### DIRECTIONS
Extract every line from the records below that contains the word "إعادة".
*** Opening of RECORDS SHOWN ***
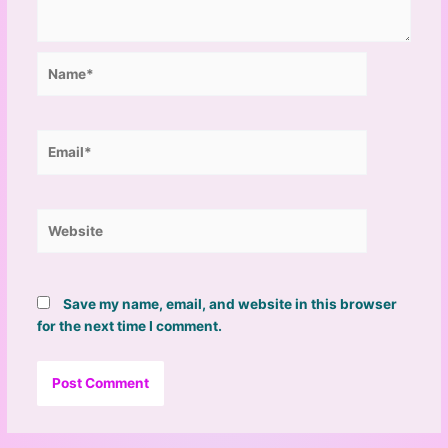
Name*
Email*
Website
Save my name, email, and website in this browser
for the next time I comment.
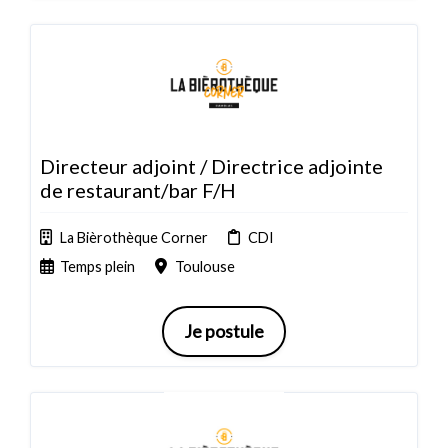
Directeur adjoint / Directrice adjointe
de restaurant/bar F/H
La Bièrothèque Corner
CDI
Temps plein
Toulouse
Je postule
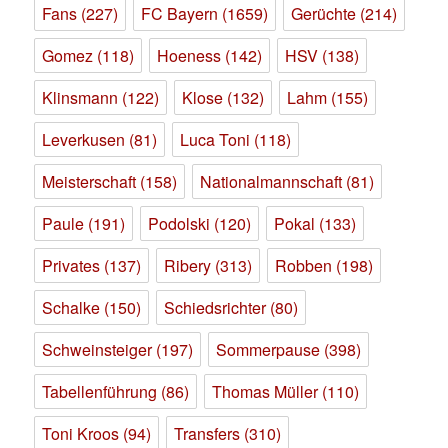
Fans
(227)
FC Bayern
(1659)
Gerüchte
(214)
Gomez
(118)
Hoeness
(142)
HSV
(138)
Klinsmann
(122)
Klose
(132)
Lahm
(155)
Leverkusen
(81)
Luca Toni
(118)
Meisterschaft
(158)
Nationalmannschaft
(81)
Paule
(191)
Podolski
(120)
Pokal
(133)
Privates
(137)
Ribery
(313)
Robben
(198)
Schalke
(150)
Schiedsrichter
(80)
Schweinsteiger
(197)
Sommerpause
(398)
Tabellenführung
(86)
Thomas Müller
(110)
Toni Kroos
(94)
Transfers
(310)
*** Close of RECORDS SHOWN ***
*** Opening of RECORDS SHOWN ***
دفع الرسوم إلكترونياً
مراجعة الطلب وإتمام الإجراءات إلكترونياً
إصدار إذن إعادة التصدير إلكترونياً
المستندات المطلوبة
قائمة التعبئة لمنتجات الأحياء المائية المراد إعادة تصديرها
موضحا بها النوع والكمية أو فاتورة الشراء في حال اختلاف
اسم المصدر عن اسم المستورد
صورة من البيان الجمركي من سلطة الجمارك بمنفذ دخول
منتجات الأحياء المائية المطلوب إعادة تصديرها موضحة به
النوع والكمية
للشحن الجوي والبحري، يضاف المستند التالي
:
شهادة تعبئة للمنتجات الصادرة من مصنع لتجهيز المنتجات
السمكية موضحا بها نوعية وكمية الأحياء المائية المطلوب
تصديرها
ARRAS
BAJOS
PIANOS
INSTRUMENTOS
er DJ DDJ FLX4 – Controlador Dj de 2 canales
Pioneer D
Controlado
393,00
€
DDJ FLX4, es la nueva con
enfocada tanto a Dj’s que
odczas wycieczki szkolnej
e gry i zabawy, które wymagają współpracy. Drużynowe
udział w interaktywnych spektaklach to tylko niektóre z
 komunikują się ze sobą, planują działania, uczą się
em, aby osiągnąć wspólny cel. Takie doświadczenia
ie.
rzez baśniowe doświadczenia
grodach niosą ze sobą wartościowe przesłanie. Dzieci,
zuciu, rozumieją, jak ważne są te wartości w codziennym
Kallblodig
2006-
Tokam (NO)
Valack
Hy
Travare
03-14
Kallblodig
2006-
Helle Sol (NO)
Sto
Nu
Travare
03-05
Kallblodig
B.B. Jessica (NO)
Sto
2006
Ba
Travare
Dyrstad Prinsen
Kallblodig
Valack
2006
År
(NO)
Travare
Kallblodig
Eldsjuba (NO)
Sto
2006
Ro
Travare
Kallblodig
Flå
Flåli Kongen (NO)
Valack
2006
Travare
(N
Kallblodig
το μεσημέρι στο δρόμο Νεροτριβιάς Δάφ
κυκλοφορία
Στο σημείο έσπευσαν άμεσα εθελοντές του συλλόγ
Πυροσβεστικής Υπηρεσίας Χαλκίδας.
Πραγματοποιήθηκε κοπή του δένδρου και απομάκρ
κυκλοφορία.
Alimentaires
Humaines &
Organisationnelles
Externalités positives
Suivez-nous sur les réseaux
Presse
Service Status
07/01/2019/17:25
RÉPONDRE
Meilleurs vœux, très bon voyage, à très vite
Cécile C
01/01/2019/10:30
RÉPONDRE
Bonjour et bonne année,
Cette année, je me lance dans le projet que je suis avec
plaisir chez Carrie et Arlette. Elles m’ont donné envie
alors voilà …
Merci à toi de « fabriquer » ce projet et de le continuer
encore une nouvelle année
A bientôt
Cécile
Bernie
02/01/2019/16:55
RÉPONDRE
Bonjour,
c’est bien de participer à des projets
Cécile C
*** Close of RECORDS SHOWN ***
### SOLUTION FOR THIS PROBLEM
إصدار إذن إعادة التصدير إلكترونياً
قائمة التعبئة لمنتجات الأحياء المائية المراد إعادة تصديرها
منتجات الأحياء المائية المطلوب إعادة تصديرها موضحة به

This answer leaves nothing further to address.